We had a falling out that culminated with (me) screaming, (me) sobbing, (me) throwing things and (me) – god, this is so embarrassing – packing the television set up in my car and driving it back to my parents’ house several weeks before finals. I showed her, man. No more soaps for her (and no more X Files for me).
Poor thing. While she was busy being a normal college freshman, I was clinging to my goody two shoes. (I hate to say I also mean that literally. I only recently tossed out the pair of penny loafers I bought in junior high school and continued to wear through most of college.)
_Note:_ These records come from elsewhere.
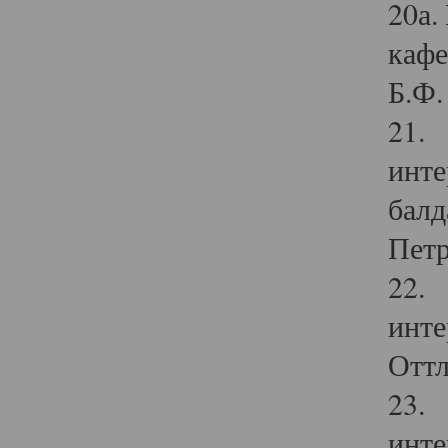
20а.
кафе
Б.Ф. 
21. 
инте
балд
Петр
22. 
инте
Оттл
23. 
инте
We were not two girls thrown together randomly by a campus housing computer program. We had grown up together. Our mothers were close friends who taught in the same elementary school. We spent countless nights at one another’s houses with my younger brother and her younger cousin. She was the first to know of my long-held secret crush on another teacher’s kid. I always knew of her myriad not-so-secret crushes, little childhood “relationships” she (unlike me) always had the courage to reveal. We drifted in and out of each others’ inner circles during junior high, growing closer again in high school. We thought we would be compatible roommates.
Close but not clingy. Complementary, but clashing.
But college freshmen are not so circumspect.
What I regret most about that year is how my exhausting self-riteousness not only prevented me from having any fun, it cost me a friendship and stopped who knows how many others from blossoming. Worst: it blinded me to how smart, giving and perceptive my roommate was.
Is.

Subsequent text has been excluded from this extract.